Saved entries:
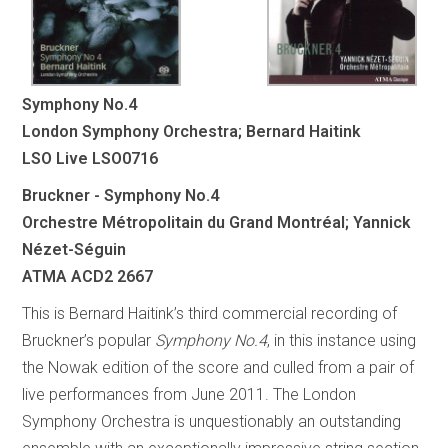
Symphony No.4
London Symphony Orchestra; Bernard Haitink
LSO Live LSO0716
Bruckner - Symphony No.4
Orchestre Métropolitain du Grand Montréal; Yannick
Nézet-Séguin
ATMA ACD2 2667
This is Bernard Haitink’s third commercial recording of
Bruckner’s popular
Symphony No.4
, in this instance using
the Nowak edition of the score and culled from a pair of
live performances from June 2011. The London
Symphony Orchestra is unquestionably an outstanding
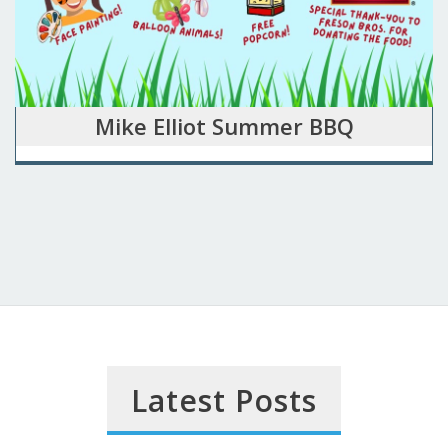
Mike Elliot Summer BBQ
Latest Posts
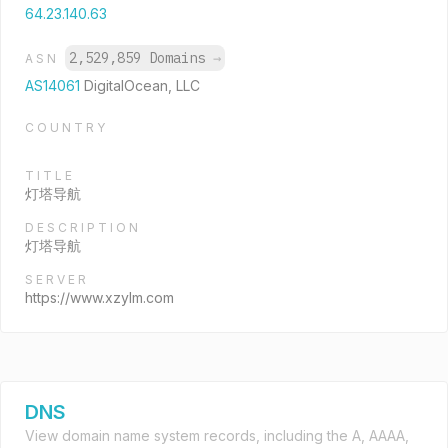
64.23.140.63
2,529,859 Domains
→
ASN
AS14061
DigitalOcean, LLC
COUNTRY
TITLE
灯塔导航
DESCRIPTION
灯塔导航
SERVER
https://www.xzylm.com
DNS
View domain name system records, including the A, AAAA,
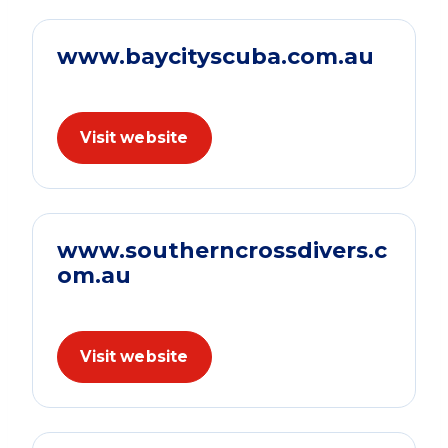
www.baycityscuba.com.au
Visit website
www.southerncrossdivers.c
om.au
Visit website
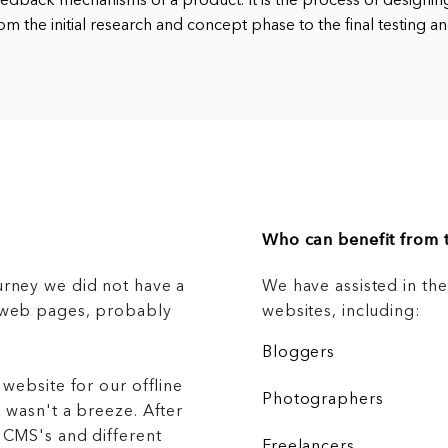
eedback mechanisms of a product. It is the process of designin
om the initial research and concept phase to the final testing a
Who can benefit from t
urney we did not have a
We have assisted in th
g web pages, probably
websites, including:
Bloggers
 website for our offline
Photographers
 wasn't a breeze. After
 CMS's and different
Freelancers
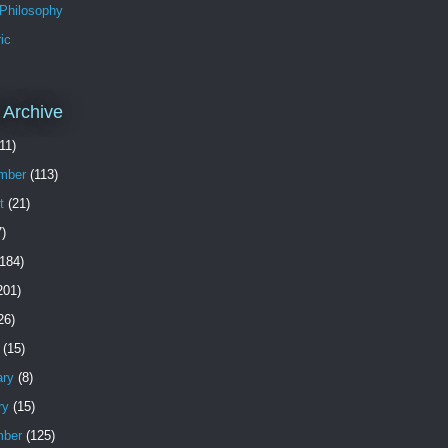
 Philosophy
ic
 Archive
11)
mber
(113)
t
(21)
)
184)
201)
26)
(15)
ary
(8)
ry
(15)
ber
(125)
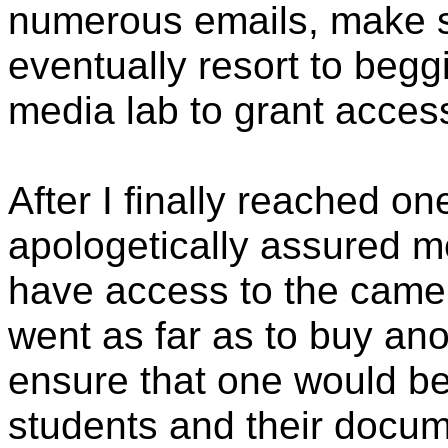
numerous emails, make s
eventually resort to begg
media lab to grant access
After I finally reached on
apologetically assured m
have access to the came
went as far as to buy ano
ensure that one would be
students and their docum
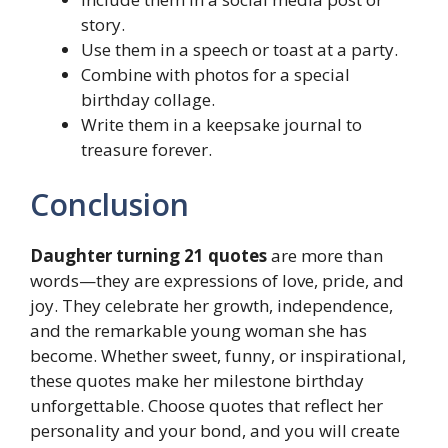
story.
Use them in a speech or toast at a party.
Combine with photos for a special
birthday collage.
Write them in a keepsake journal to
treasure forever.
Conclusion
Daughter turning 21 quotes
are more than
words—they are expressions of love, pride, and
joy. They celebrate her growth, independence,
and the remarkable young woman she has
become. Whether sweet, funny, or inspirational,
these quotes make her milestone birthday
unforgettable. Choose quotes that reflect her
personality and your bond, and you will create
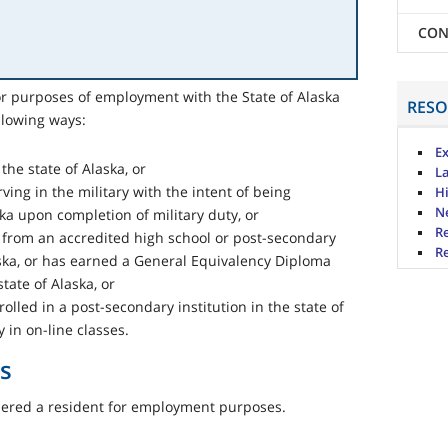
CON
for purposes of employment with the State of Alaska
RESO
llowing ways:
Ex
the state of Alaska, or
L
ving in the military with the intent of being
H
N
ska upon completion of military duty, or
R
from an accredited high school or post-secondary
Re
laska, or has earned a General Equivalency Diploma
tate of Alaska, or
olled in a post-secondary institution in the state of
 in on-line classes.
s
idered a resident for employment purposes.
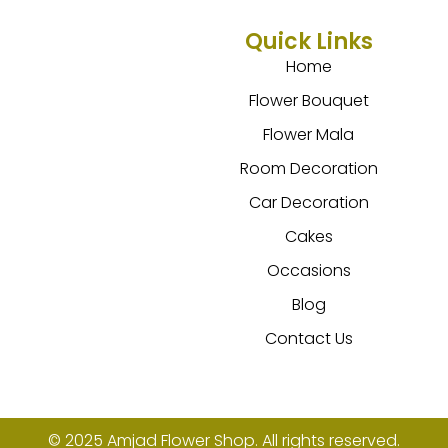
Quick Links
Home
Flower Bouquet
Flower Mala
Room Decoration
Car Decoration
Cakes
Occasions
Blog
Contact Us
© 2025 Amjad Flower Shop. All rights reserved.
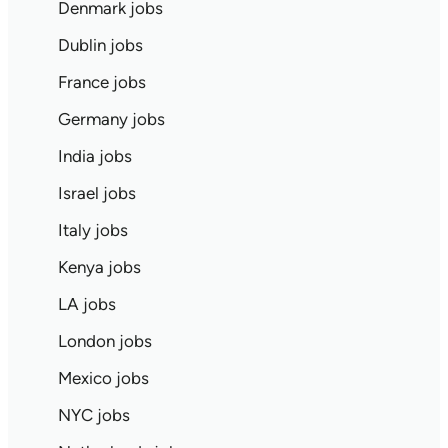
Denmark jobs
Dublin jobs
France jobs
Germany jobs
India jobs
Israel jobs
Italy jobs
Kenya jobs
LA jobs
London jobs
Mexico jobs
NYC jobs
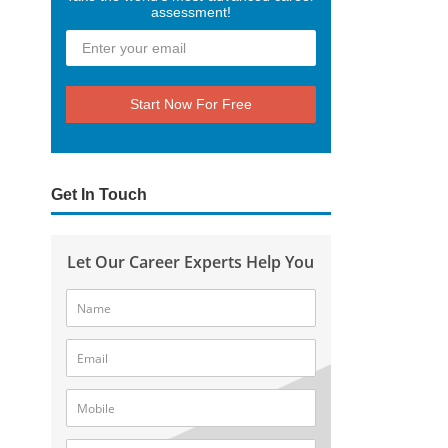
assessment!
Start Now For Free
Get In Touch
Let Our Career Experts Help You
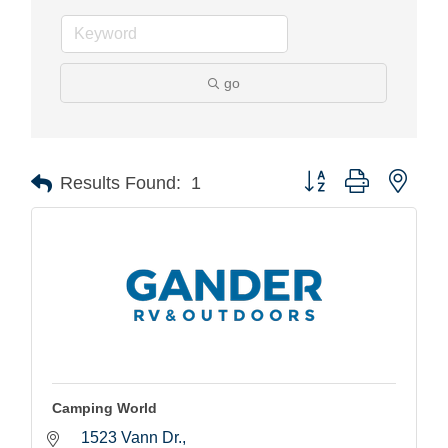
go
Button group with nest
Results Found:
1
Camping World
1523 Vann Dr.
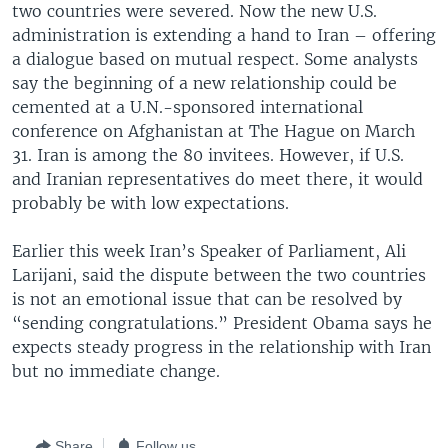
two countries were severed. Now the new U.S.
administration is extending a hand to Iran – offering
a dialogue based on mutual respect. Some analysts
say the beginning of a new relationship could be
cemented at a U.N.-sponsored international
conference on Afghanistan at The Hague on March
31. Iran is among the 80 invitees. However, if U.S.
and Iranian representatives do meet there, it would
probably be with low expectations.
Earlier this week Iran’s Speaker of Parliament, Ali
Larijani, said the dispute between the two countries
is not an emotional issue that can be resolved by
“sending congratulations.” President Obama says he
expects steady progress in the relationship with Iran
but no immediate change.
Share
Follow us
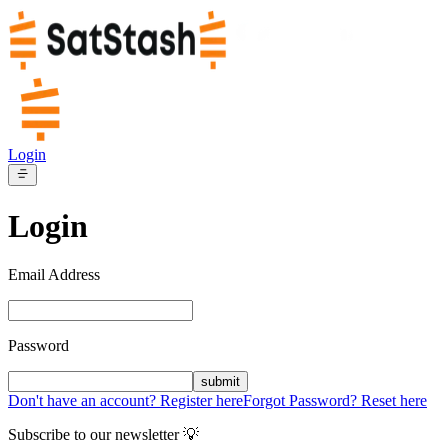
Login
Login
Email Address
Password
submit
Don't have an account? Register here
Forgot Password? Reset here
Subscribe to our newsletter 💡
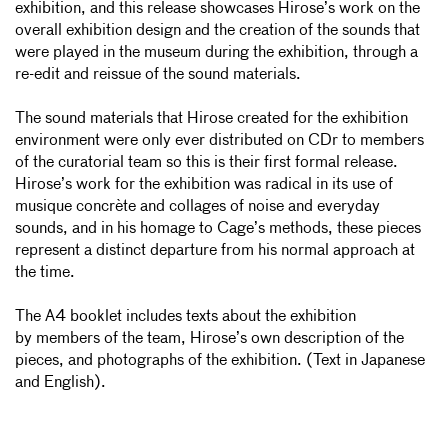
exhibition, and this release showcases Hirose’s work on the
overall exhibition design and the creation of the sounds that
were played in the museum during the exhibition, through a
re-edit and reissue of the sound materials.
The sound materials that Hirose created for the exhibition
environment were only ever distributed on CDr to members
of the curatorial team so this is their first formal release.
Hirose’s work for the exhibition was radical in its use of
musique concrète and collages of noise and everyday
sounds, and in his homage to Cage’s methods, these pieces
represent a distinct departure from his normal approach at
the time.
The A4 booklet includes texts about the exhibition
by
members of the team, Hirose’s own description of the
pieces, and photographs of the exhibition. (Text in Japanese
and English).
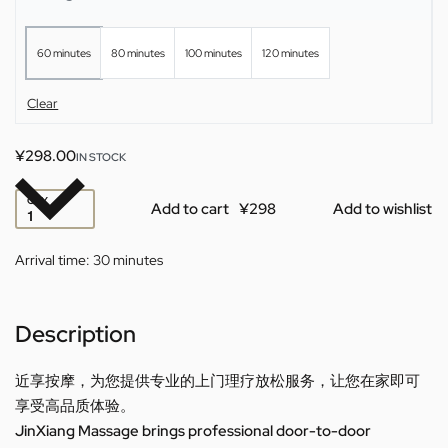
60 minutes
80 minutes
100 minutes
120 minutes
Clear
¥
298.00
IN STOCK
QTY
Add to cart
Add to wishlist
Arrival time:
30 minutes
Description
近享按摩，为您提供专业的上门理疗放松服务，让您在家即可
享受高品质体验。
JinXiang Massage brings professional door-to-door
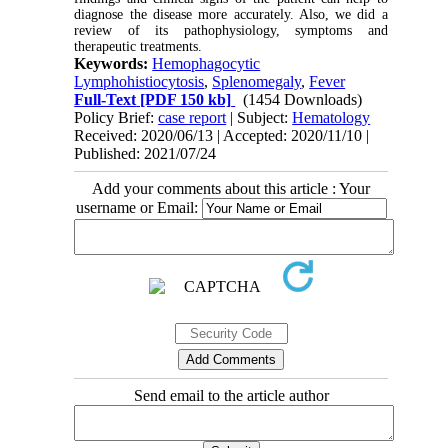
diagnose the disease more accurately. Also, we did a
review of its pathophysiology, symptoms and
therapeutic treatments.
Keywords:
Hemophagocytic
Lymphohistiocytosis
,
Splenomegaly
,
Fever
Full-Text
[PDF 150 kb]
(1454 Downloads)
Policy Brief:
case report
| Subject:
Hematology
Received: 2020/06/13 | Accepted: 2020/11/10 |
Published: 2021/07/24
Add your comments about this article : Your
username or Email:
Send email to the article author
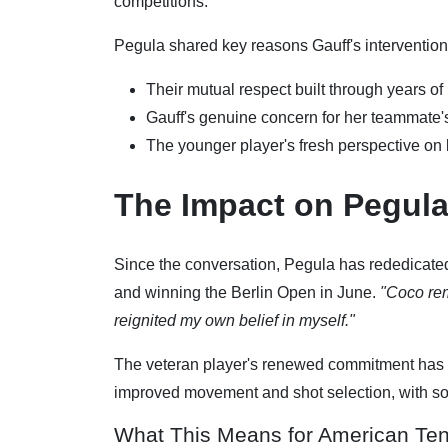
competitions.
Pegula shared key reasons Gauff's intervention
Their mutual respect built through years of
Gauff's genuine concern for her teammate'
The younger player's fresh perspective on l
The Impact on Pegula
Since the conversation, Pegula has rededicated 
and winning the Berlin Open in June.
"Coco rem
reignited my own belief in myself."
The veteran player's renewed commitment has 
improved movement and shot selection, with som
What This Means for American Ten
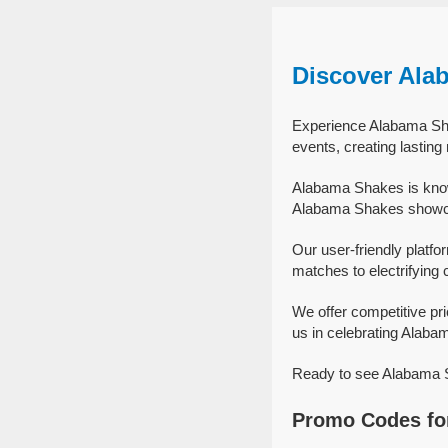
Discover Ala
Experience Alabama Sha
events, creating lastin
Alabama Shakes is know
Alabama Shakes showcas
Our user-friendly platfo
matches to electrifying 
We offer competitive p
us in celebrating Alabam
Ready to see Alabama Sh
Promo Codes fo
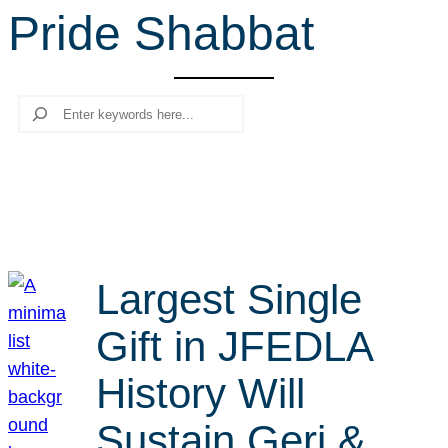
Pride Shabbat
r
c
h
Search
Largest Single
Gift in JFEDLA
History Will
Sustain Geri &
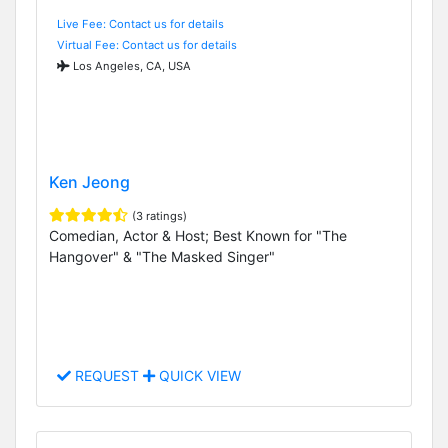
Live Fee: Contact us for details
Virtual Fee: Contact us for details
Los Angeles, CA, USA
Ken Jeong
(3 ratings)
Comedian, Actor & Host; Best Known for "The
Hangover" & "The Masked Singer"
REQUEST
QUICK VIEW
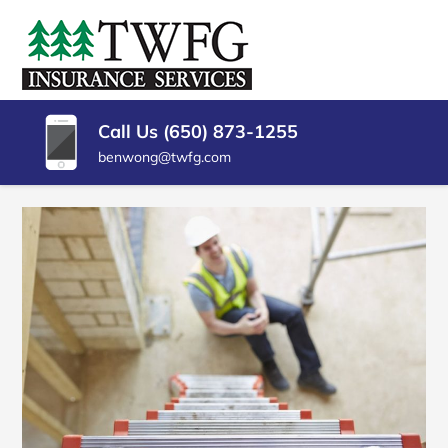
SKIP
TO
TWFG
Insurance
CONTENT
Agency
(PRESS
INSURANCE
Millbrae
ENTER)
CA
SERVICES
Call Us (650) 873-1255
benwong@twfg.com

Your task >> Set down exactly and only the lines from the start of the entries above through the line containing "the Nowak edition", both ends included, omitting the pictures.

Answer box >>
Symphony No.4
London Symphony Orchestra; Bernard Haitink
LSO Live LSO0716
Bruckner - Symphony No.4
Orchestre Métropolitain du Grand Montréal; Yannick
Nézet-Séguin
ATMA ACD2 2667
This is Bernard Haitink’s third commercial recording of
Bruckner’s popular
Symphony No.4
, in this instance using
the Nowak edition of the score and culled from a pair of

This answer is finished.